Rippon married Sarah Anne Pope in 1858 at Wycombe and they had a son, Edrick Victor Rippon (born 1864), who took an interest in molluscs and insects, living later in Toronto, where he became the first president of the Toronto Entomological Society. They also had a daughter named Faithful Faerie (also known as Faithful Isabel, or “Fran”, born 1868). Sarah died in 1870 and he later married Eliza Balfour Moore (d. 1926) with whom he had a son named Felix in 1878. Rippon is noted as a religious person and a teetotaler. He objected to corporal and capital punishment. Towards the end of his life he lived at Upper Norwood and wished that his collection could be acquired in full rather than get broken up. After his death, his private collection was offered for £1000 by his widow to the British Museum.
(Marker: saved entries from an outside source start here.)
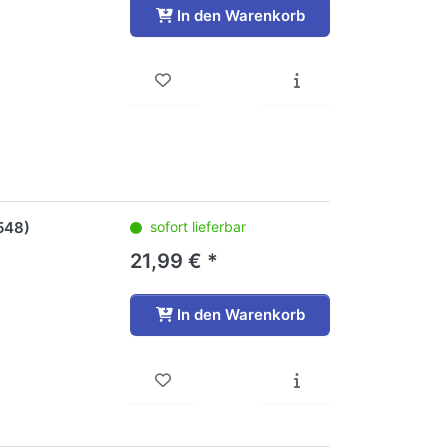
In den Warenkorb
548)
sofort lieferbar
21,99 € *
In den Warenkorb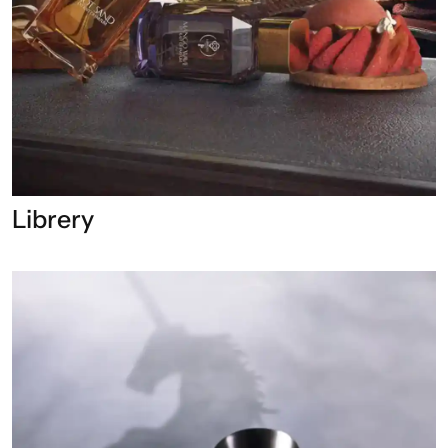
Librery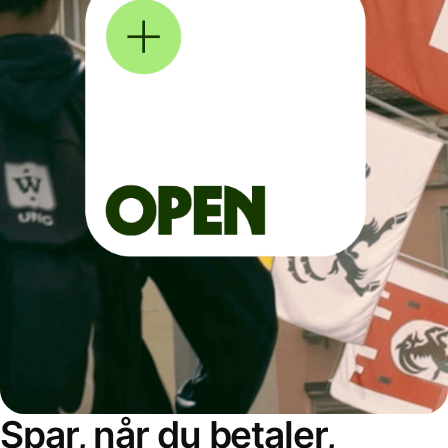
Spar, når du betaler,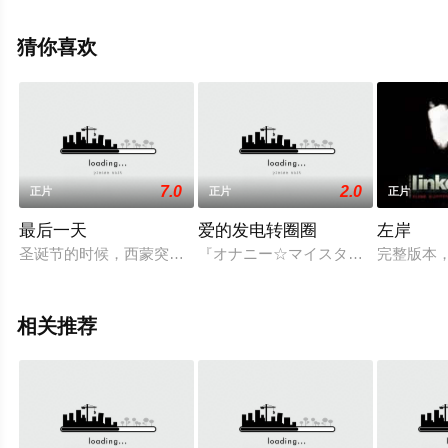
影网，更多相关信息可移步至豆瓣电影、电视猫或剧情网
等平台了解。
猜你喜欢
7.0
2.0
正片
正片
正片
最后一天
爱的发电转圈圈
左岸
圣诞节的时候，西蒙突然回到父母家，带着一个昨晚在火车上认
『オナニー☆マイスター』を名乗る
完整版本
相关推荐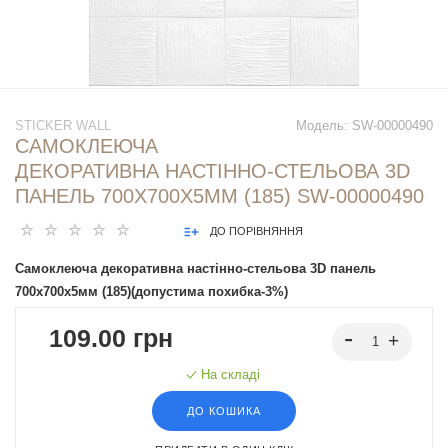
STICKER WALL
Модель:
SW-00000490
САМОКЛЕЮЧА
ДЕКОРАТИВНА НАСТІННО-СТЕЛЬОВА 3D
ПАНЕЛЬ 700Х700Х5ММ (185) SW-00000490
ДО ПОРІВНЯННЯ
Самоклеюча декоративна настінно-стельова 3D панель
700х700х5мм (185)(допустима похибка-3%)
109.00 грн
На складі
ДО КОШИКА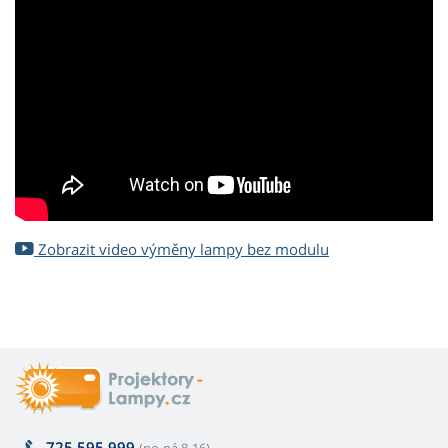
Zobrazit video výměny lampy bez modulu
725 595 999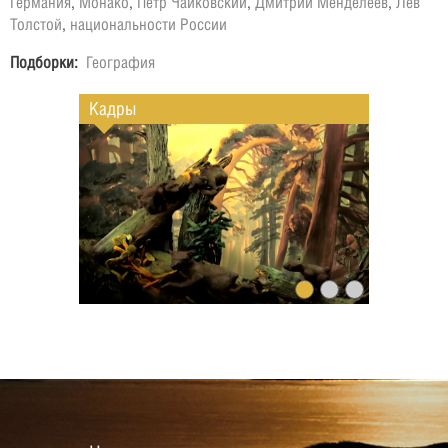
Германия
,
Монако
,
Пётр Чайковский
,
Дмитрий Менделеев
,
Лев
Толстой
,
национальности России
Подборки:
География
Кадры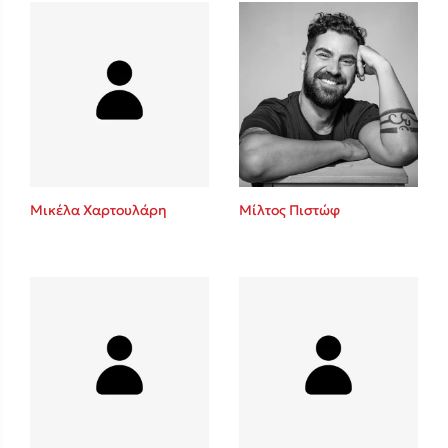
Πάνω, κάτω, μπροστά, πίσω
Mel Robbins
Η μέθοδος Αφήστε τους
Μικέλα Χαρτουλάρη
Μίλτος Πιστώφ
Δημοφιλείς Συγγραφείς
Φυστίκι ΠουΚυλάει
Παύλος Καστανάς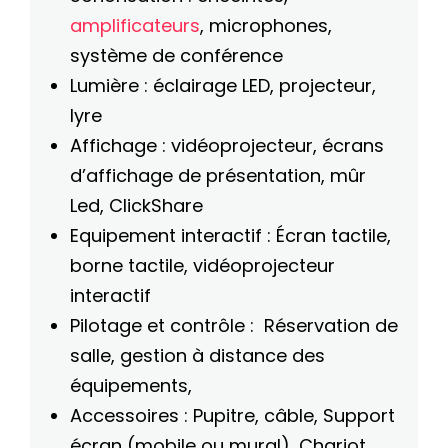
amplificateurs
, microphones,
système de conférence
Lumière : éclairage LED, projecteur,
lyre
Affichage : vidéoprojecteur, écrans
d’affichage de présentation, mûr
Led, ClickShare
Equipement interactif : Écran tactile,
borne tactile, vidéoprojecteur
interactif
Pilotage et contrôle : Réservation de
salle, gestion à distance des
équipements,
Accessoires : Pupitre, câble, Support
écran (mobile ou mural), Chariot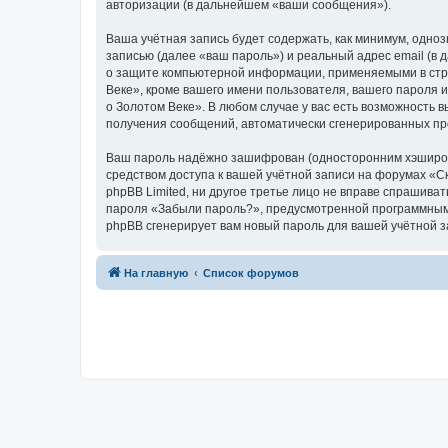
авторизации (в дальнейшем «ваши сообщения»).
Ваша учётная запись будет содержать, как минимум, одн
записью (далее «ваш пароль») и реальный адрес email (в
о защите компьютерной информации, применяемыми в стра
Веке», кроме вашего имени пользователя, вашего пароля и
о Золотом Веке». В любом случае у вас есть возможность в
получения сообщений, автоматически сгенерированных п
Ваш пароль надёжно зашифрован (односторонним хэширован
средством доступа к вашей учётной записи на форумах «Ска
phpBB Limited, ни другое третье лицо не вправе спрашива
пароля «Забыли пароль?», предусмотренной программным 
phpBB сгенерирует вам новый пароль для вашей учётной з
На главную
Список форумов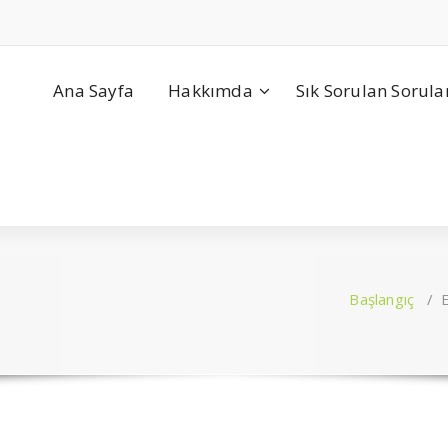
Ana Sayfa
Hakkımda
Sık Sorulan Sorula
Başlangıç
/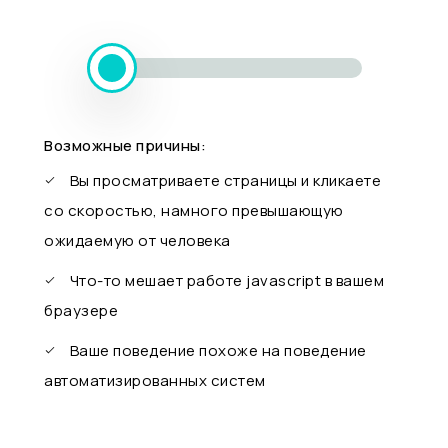
Возможные причины:
Вы просматриваете страницы и кликаете
со скоростью, намного превышающую
ожидаемую от человека
Что-то мешает работе javascript в вашем
браузере
Ваше поведение похоже на поведение
автоматизированных систем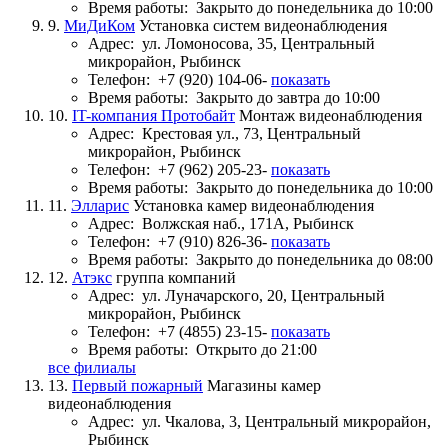
Время работы:
Закрыто до понедельника до 10:00
9.
МиДиКом
Установка систем видеонаблюдения
Адрес:
ул. Ломоносова, 35, Центральный
микрорайон, Рыбинск
Телефон:
+7 (920) 104-06-
показать
Время работы:
Закрыто до завтра до 10:00
10.
IT-компания Протобайт
Монтаж видеонаблюдения
Адрес:
Крестовая ул., 73, Центральный
микрорайон, Рыбинск
Телефон:
+7 (962) 205-23-
показать
Время работы:
Закрыто до понедельника до 10:00
11.
Элларис
Установка камер видеонаблюдения
Адрес:
Волжская наб., 171А, Рыбинск
Телефон:
+7 (910) 826-36-
показать
Время работы:
Закрыто до понедельника до 08:00
12.
Атэкс
группа компаний
Адрес:
ул. Луначарского, 20, Центральный
микрорайон, Рыбинск
Телефон:
+7 (4855) 23-15-
показать
Время работы:
Открыто до 21:00
все филиалы
13.
Первый пожарный
Магазины камер
видеонаблюдения
Адрес:
ул. Чкалова, 3, Центральный микрорайон,
Рыбинск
It was thought to be overpriced and Emily Mary Bowdler Sharpe, daughter of Richard Bowdler Sharpe, was assigned to evaluate the value of the collections. She evaluated it at about £500-600, noting that the specimens were good, well labelled and worthy of acquisition. William Evans Hoyle wrote to Lord Rhondda suggesting that the value of the collection was worth more than the £1000 sought by Mrs Rippon. The collection also included bird skins whose fate is unknown, but the collection of insects was bought by Lord Rhondda and donated to the National Museum of Wales; it included more than 105,000 specimens. His son Victor also collected beetles and many of these are in the Royal Ontario Museum.

The Australian ladybird species Coelophora ripponi was named in his honour by Crotch in his 1874 A Revision of the Coleopterous Family Coccinellidae, a posthumously-published work for which Rippon checked the proofs and wrote the preface. In 1979, the species was determined to be a synonym of Coelophora inaequalis.